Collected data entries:
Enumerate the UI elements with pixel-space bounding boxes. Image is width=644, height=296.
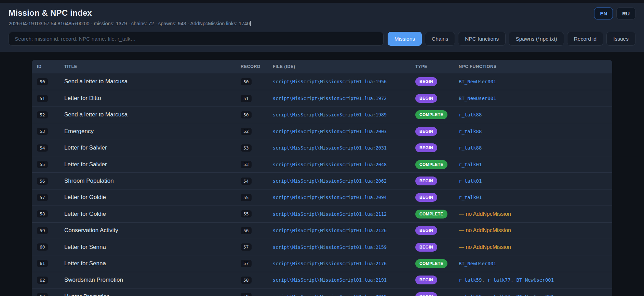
page-title: Mission & NPC index [9,8,635,18]
record-cell: 54 [241,178,273,185]
type-badge-begin: BEGIN [415,127,437,136]
npc-function-link[interactable]: r_talk01 [459,195,482,200]
tab-chains[interactable]: Chains [425,32,455,46]
record-badge: 57 [241,260,252,267]
type-badge-complete: COMPLETE [415,259,447,268]
file-link[interactable]: script\MisScript\MissionScript01.lua:197… [273,96,387,101]
mission-id-badge: 61 [37,260,48,267]
lang-button-en[interactable]: EN [594,8,613,19]
search-row: MissionsChainsNPC functionsSpawns (*npc.… [9,32,635,46]
mission-id-badge: 50 [37,78,48,85]
mission-id-cell: 60 [37,243,64,251]
record-badge: 50 [241,78,252,85]
npc-function-link[interactable]: r_talk77 [487,294,510,296]
type-badge-begin: BEGIN [415,94,437,103]
record-cell: 51 [241,95,273,102]
record-badge: 53 [241,144,252,152]
npc-function-link[interactable]: BT_NewUser001 [459,261,496,266]
file-link[interactable]: script\MisScript\MissionScript01.lua:200… [273,129,387,134]
table-body: 50Send a letter to Marcusa50script\MisSc… [32,73,612,296]
npc-functions-cell: r_talk60, r_talk77, BT_NewUser001 [459,294,612,296]
file-link[interactable]: script\MisScript\MissionScript01.lua:217… [273,261,387,266]
table-row: 56Shroom Population54script\MisScript\Mi… [32,172,612,189]
npc-functions-cell: — no AddNpcMission [459,211,612,217]
type-badge-complete: COMPLETE [415,210,447,219]
tab-missions[interactable]: Missions [388,32,422,46]
npc-function-link[interactable]: r_talk88 [459,129,482,134]
table-row: 55Letter for Salvier53script\MisScript\M… [32,156,612,172]
search-input[interactable] [9,32,384,46]
language-switch: EN RU [594,8,635,19]
mission-id-cell: 63 [37,293,64,296]
tab-bar: MissionsChainsNPC functionsSpawns (*npc.… [388,32,635,46]
mission-id-badge: 57 [37,194,48,201]
file-link[interactable]: script\MisScript\MissionScript01.lua:195… [273,79,387,84]
npc-separator: , [511,277,516,283]
file-cell: script\MisScript\MissionScript01.lua:200… [273,128,415,135]
record-badge: 52 [241,128,252,135]
record-cell: 57 [241,243,273,251]
npc-functions-cell: r_talk01 [459,178,612,184]
mission-title: Letter for Senna [64,260,241,267]
tab-spawns-npc-txt[interactable]: Spawns (*npc.txt) [509,32,564,46]
npc-function-link[interactable]: r_talk60 [459,294,482,296]
npc-functions-cell: BT_NewUser001 [459,261,612,266]
mission-id-badge: 62 [37,277,48,284]
type-cell: BEGIN [415,193,459,202]
npc-function-link[interactable]: BT_NewUser001 [459,96,496,101]
npc-function-link[interactable]: r_talk77 [487,277,510,283]
mission-title: Conservation Activity [64,227,241,234]
tab-npc-functions[interactable]: NPC functions [458,32,506,46]
npc-function-link[interactable]: r_talk01 [459,178,482,184]
type-badge-begin: BEGIN [415,276,437,284]
npc-function-link[interactable]: r_talk59 [459,277,482,283]
npc-function-link[interactable]: BT_NewUser001 [459,79,496,84]
file-link[interactable]: script\MisScript\MissionScript01.lua:219… [273,277,387,283]
npc-function-link[interactable]: BT_NewUser001 [516,277,554,283]
text-caret [250,21,251,26]
npc-separator: , [511,294,516,296]
type-badge-begin: BEGIN [415,77,437,86]
record-badge: 55 [241,194,252,201]
file-link[interactable]: script\MisScript\MissionScript01.lua:203… [273,145,387,151]
record-cell: 53 [241,144,273,152]
file-link[interactable]: script\MisScript\MissionScript01.lua:206… [273,178,387,184]
mission-id-badge: 58 [37,210,48,217]
file-link[interactable]: script\MisScript\MissionScript01.lua:211… [273,211,387,217]
missions-table-card: IDTITLERECORDFILE (IDE)TYPENPC FUNCTIONS… [32,60,612,296]
file-link[interactable]: script\MisScript\MissionScript01.lua:204… [273,162,387,167]
file-link[interactable]: script\MisScript\MissionScript01.lua:209… [273,195,387,200]
tab-record-id[interactable]: Record id [567,32,603,46]
mission-id-cell: 55 [37,161,64,168]
mission-id-badge: 51 [37,95,48,102]
mission-title: Send a letter to Marcusa [64,78,241,85]
npc-function-link[interactable]: r_talk01 [459,162,482,167]
type-cell: BEGIN [415,226,459,235]
mission-id-cell: 56 [37,178,64,185]
no-addnpcmission-label: — no AddNpcMission [459,227,511,233]
npc-function-link[interactable]: r_talk88 [459,112,482,117]
npc-function-link[interactable]: r_talk88 [459,145,482,151]
type-cell: BEGIN [415,276,459,284]
mission-title: Letter for Salvier [64,144,241,151]
npc-function-link[interactable]: BT_NewUser001 [516,294,554,296]
mission-id-cell: 53 [37,128,64,135]
tab-issues[interactable]: Issues [606,32,635,46]
mission-id-badge: 52 [37,111,48,118]
file-cell: script\MisScript\MissionScript01.lua:211… [273,211,415,217]
type-cell: COMPLETE [415,259,459,268]
npc-functions-cell: r_talk88 [459,145,612,151]
type-cell: COMPLETE [415,210,459,219]
no-addnpcmission-label: — no AddNpcMission [459,244,511,250]
file-link[interactable]: script\MisScript\MissionScript01.lua:198… [273,112,387,117]
lang-button-ru[interactable]: RU [616,8,635,19]
column-header-title: TITLE [64,64,241,69]
file-link[interactable]: script\MisScript\MissionScript01.lua:221… [273,294,387,296]
column-header-file-ide: FILE (IDE) [273,64,415,69]
file-link[interactable]: script\MisScript\MissionScript01.lua:212… [273,228,387,233]
file-cell: script\MisScript\MissionScript01.lua:195… [273,79,415,85]
mission-id-badge: 56 [37,178,48,185]
file-link[interactable]: script\MisScript\MissionScript01.lua:215… [273,244,387,250]
type-cell: BEGIN [415,143,459,152]
table-row: 51Letter for Ditto51script\MisScript\Mis… [32,90,612,106]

[TASK TO CARRY OUT] Please retype all the entries word for word, omitting the pictures.

[WRITTEN RESPONSE]
Enumerate the UI elements with pixel-space bounding boxes. Image is width=644, height=296.
page-title: Mission & NPC index [9,8,635,18]
record-cell: 54 [241,178,273,185]
type-badge-begin: BEGIN [415,127,437,136]
npc-function-link[interactable]: r_talk01 [459,195,482,200]
tab-chains[interactable]: Chains [425,32,455,46]
record-badge: 57 [241,260,252,267]
type-badge-complete: COMPLETE [415,259,447,268]
file-link[interactable]: script\MisScript\MissionScript01.lua:197… [273,96,387,101]
mission-id-badge: 61 [37,260,48,267]
lang-button-en[interactable]: EN [594,8,613,19]
search-row: MissionsChainsNPC functionsSpawns (*npc.… [9,32,635,46]
mission-id-badge: 50 [37,78,48,85]
mission-id-cell: 60 [37,243,64,251]
record-badge: 50 [241,78,252,85]
npc-function-link[interactable]: r_talk77 [487,294,510,296]
type-badge-begin: BEGIN [415,94,437,103]
record-cell: 51 [241,95,273,102]
record-badge: 53 [241,144,252,152]
npc-function-link[interactable]: BT_NewUser001 [459,261,496,266]
file-link[interactable]: script\MisScript\MissionScript01.lua:200… [273,129,387,134]
table-body: 50Send a letter to Marcusa50script\MisSc… [32,73,612,296]
npc-functions-cell: r_talk60, r_talk77, BT_NewUser001 [459,294,612,296]
file-link[interactable]: script\MisScript\MissionScript01.lua:217… [273,261,387,266]
table-row: 56Shroom Population54script\MisScript\Mi… [32,172,612,189]
npc-functions-cell: — no AddNpcMission [459,211,612,217]
type-badge-complete: COMPLETE [415,210,447,219]
tab-missions[interactable]: Missions [388,32,422,46]
npc-function-link[interactable]: r_talk88 [459,129,482,134]
table-row: 55Letter for Salvier53script\MisScript\M… [32,156,612,172]
search-input[interactable] [9,32,384,46]
language-switch: EN RU [594,8,635,19]
mission-id-cell: 63 [37,293,64,296]
tab-bar: MissionsChainsNPC functionsSpawns (*npc.… [388,32,635,46]
mission-id-badge: 57 [37,194,48,201]
file-link[interactable]: script\MisScript\MissionScript01.lua:195… [273,79,387,84]
npc-separator: , [511,277,516,283]
file-cell: script\MisScript\MissionScript01.lua:200… [273,128,415,135]
record-badge: 52 [241,128,252,135]
record-cell: 57 [241,243,273,251]
npc-functions-cell: r_talk01 [459,178,612,184]
mission-title: Letter for Senna [64,260,241,267]
tab-spawns-npc-txt[interactable]: Spawns (*npc.txt) [509,32,564,46]
npc-function-link[interactable]: r_talk60 [459,294,482,296]
npc-functions-cell: BT_NewUser001 [459,261,612,266]
mission-id-badge: 62 [37,277,48,284]
type-cell: BEGIN [415,193,459,202]
npc-function-link[interactable]: BT_NewUser001 [459,96,496,101]
npc-function-link[interactable]: r_talk77 [487,277,510,283]
mission-title: Conservation Activity [64,227,241,234]
tab-npc-functions[interactable]: NPC functions [458,32,506,46]
npc-function-link[interactable]: r_talk01 [459,178,482,184]
type-badge-begin: BEGIN [415,276,437,284]
npc-function-link[interactable]: r_talk59 [459,277,482,283]
npc-function-link[interactable]: BT_NewUser001 [459,79,496,84]
file-link[interactable]: script\MisScript\MissionScript01.lua:219… [273,277,387,283]
npc-function-link[interactable]: BT_NewUser001 [516,277,554,283]
text-caret [250,21,251,26]
npc-separator: , [511,294,516,296]
type-badge-begin: BEGIN [415,77,437,86]
record-badge: 55 [241,194,252,201]
file-link[interactable]: script\MisScript\MissionScript01.lua:203… [273,145,387,151]
record-cell: 53 [241,144,273,152]
file-link[interactable]: script\MisScript\MissionScript01.lua:206… [273,178,387,184]
mission-id-badge: 58 [37,210,48,217]
file-link[interactable]: script\MisScript\MissionScript01.lua:211… [273,211,387,217]
missions-table-card: IDTITLERECORDFILE (IDE)TYPENPC FUNCTIONS… [32,60,612,296]
file-link[interactable]: script\MisScript\MissionScript01.lua:204… [273,162,387,167]
file-link[interactable]: script\MisScript\MissionScript01.lua:209… [273,195,387,200]
tab-record-id[interactable]: Record id [567,32,603,46]
mission-id-cell: 55 [37,161,64,168]
mission-id-badge: 51 [37,95,48,102]
mission-title: Send a letter to Marcusa [64,78,241,85]
npc-function-link[interactable]: r_talk01 [459,162,482,167]
type-cell: BEGIN [415,226,459,235]
mission-id-cell: 56 [37,178,64,185]
no-addnpcmission-label: — no AddNpcMission [459,227,511,233]
npc-function-link[interactable]: r_talk88 [459,112,482,117]
npc-function-link[interactable]: r_talk88 [459,145,482,151]
type-cell: BEGIN [415,276,459,284]
mission-title: Letter for Salvier [64,144,241,151]
npc-function-link[interactable]: BT_NewUser001 [516,294,554,296]
mission-id-cell: 53 [37,128,64,135]
tab-issues[interactable]: Issues [606,32,635,46]
mission-id-badge: 52 [37,111,48,118]
file-cell: script\MisScript\MissionScript01.lua:211… [273,211,415,217]
type-cell: COMPLETE [415,259,459,268]
npc-functions-cell: r_talk88 [459,145,612,151]
type-cell: COMPLETE [415,210,459,219]
no-addnpcmission-label: — no AddNpcMission [459,244,511,250]
file-link[interactable]: script\MisScript\MissionScript01.lua:198… [273,112,387,117]
lang-button-ru[interactable]: RU [616,8,635,19]
column-header-title: TITLE [64,64,241,69]
file-link[interactable]: script\MisScript\MissionScript01.lua:221… [273,294,387,296]
column-header-file-ide: FILE (IDE) [273,64,415,69]
file-link[interactable]: script\MisScript\MissionScript01.lua:212… [273,228,387,233]
file-cell: script\MisScript\MissionScript01.lua:195… [273,79,415,85]
mission-id-badge: 56 [37,178,48,185]
file-link[interactable]: script\MisScript\MissionScript01.lua:215… [273,244,387,250]
type-cell: BEGIN [415,143,459,152]
table-row: 51Letter for Ditto51script\MisScript\Mis… [32,90,612,106]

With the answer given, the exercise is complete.